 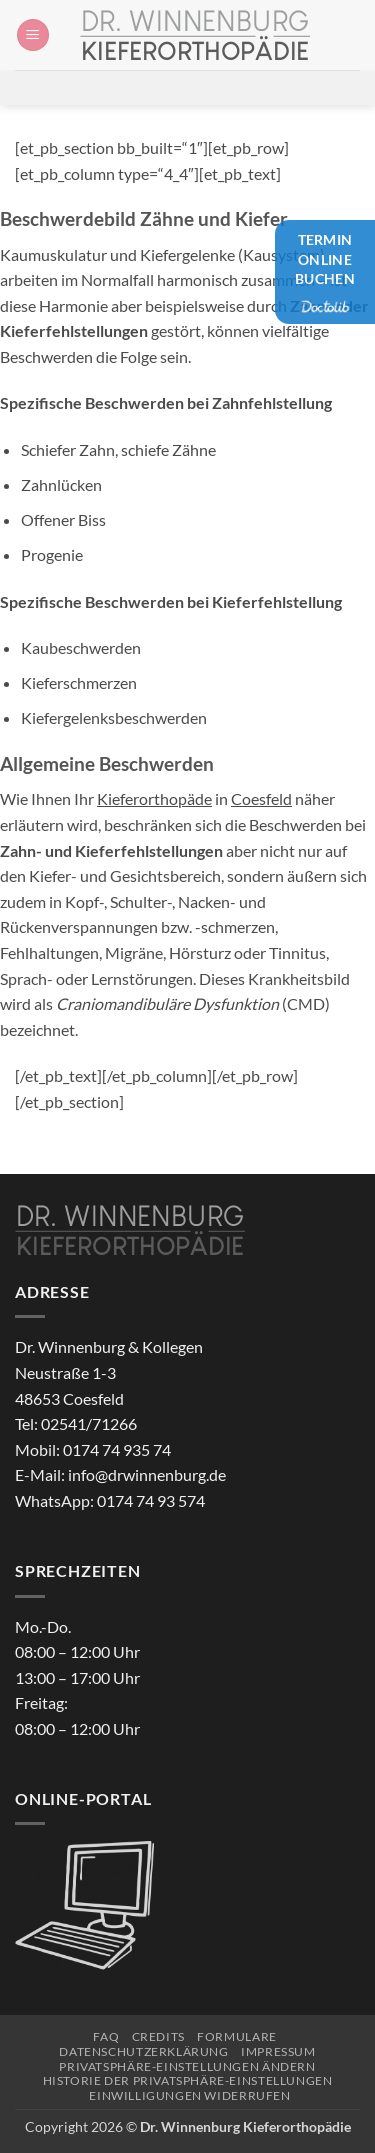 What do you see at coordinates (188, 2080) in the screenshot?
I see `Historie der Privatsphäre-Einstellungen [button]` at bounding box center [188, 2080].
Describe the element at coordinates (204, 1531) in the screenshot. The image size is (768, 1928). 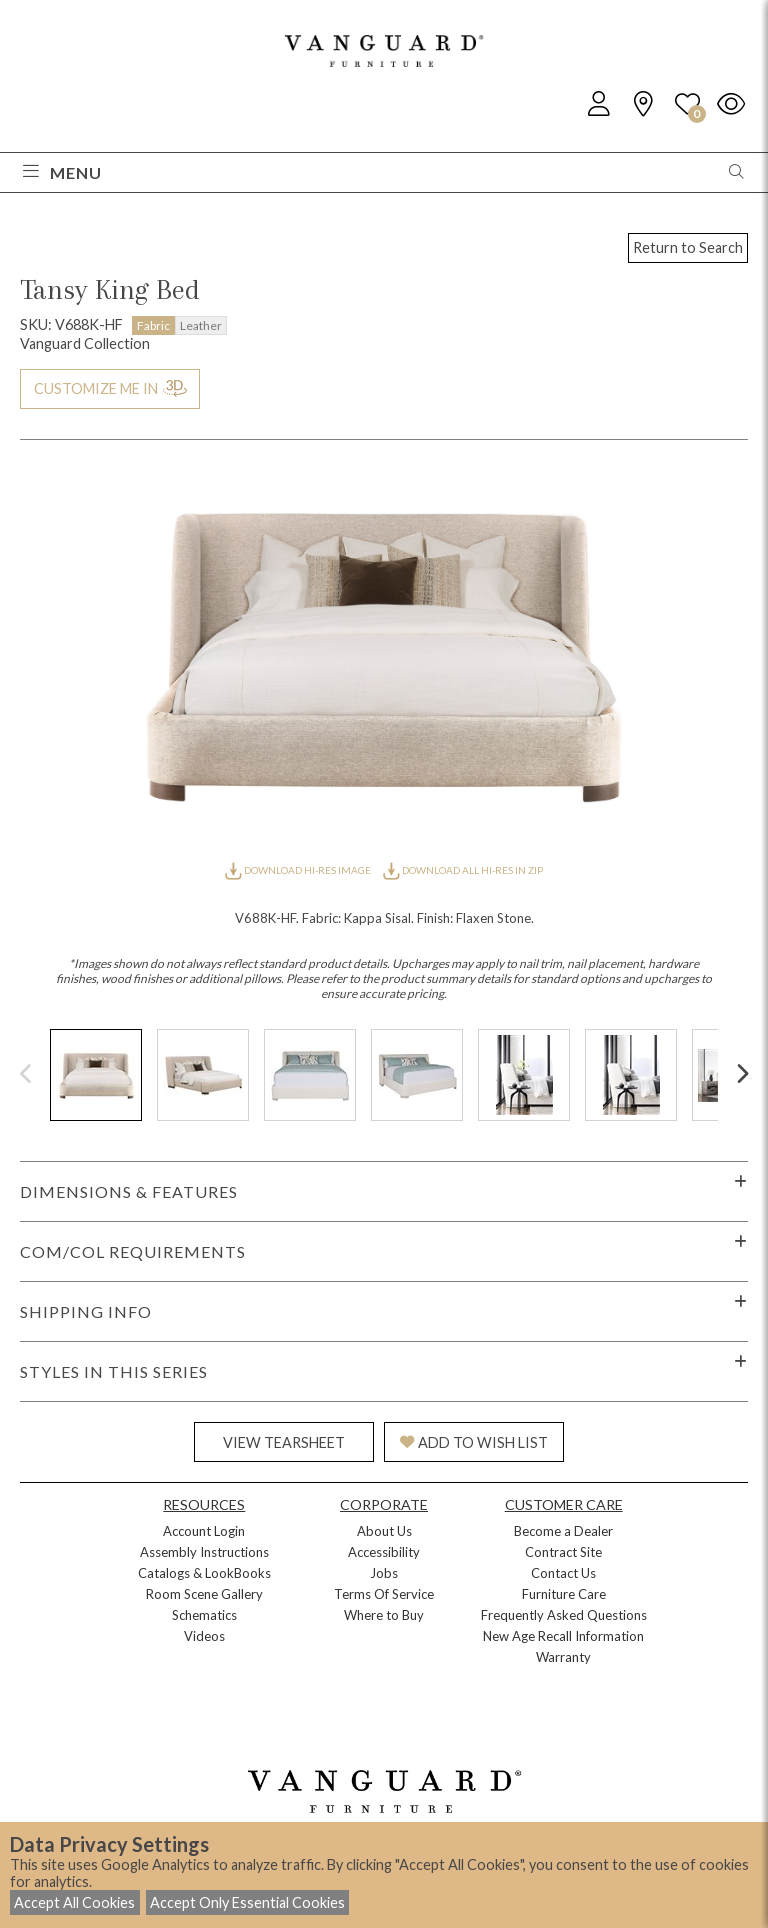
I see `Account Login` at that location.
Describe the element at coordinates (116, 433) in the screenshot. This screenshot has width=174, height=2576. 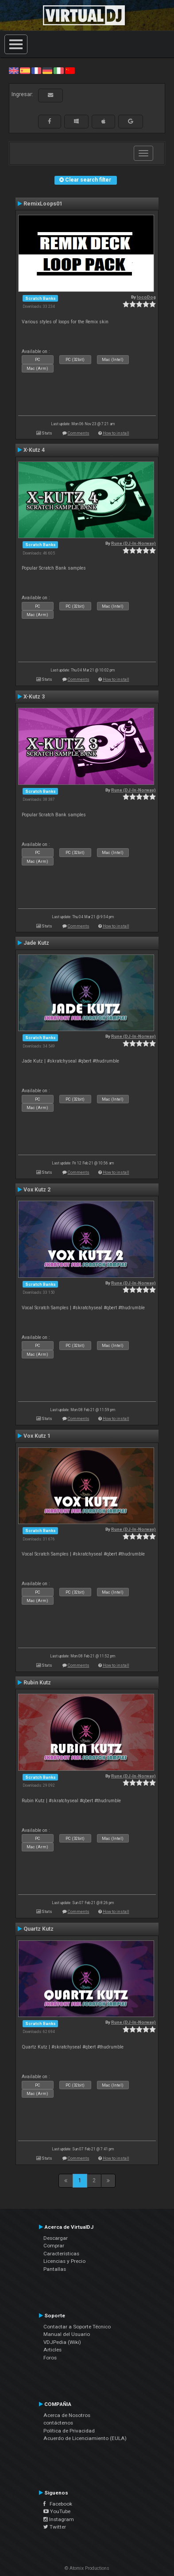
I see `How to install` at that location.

□ □ □

Please transcribe exactly the lines from the one that contains "Describe the element at coordinates (116, 433)" through the closing line of the entries, with no pictures.

**Reply**
Describe the element at coordinates (116, 433) in the screenshot. This screenshot has width=174, height=2576. 
I see `How to install` at that location.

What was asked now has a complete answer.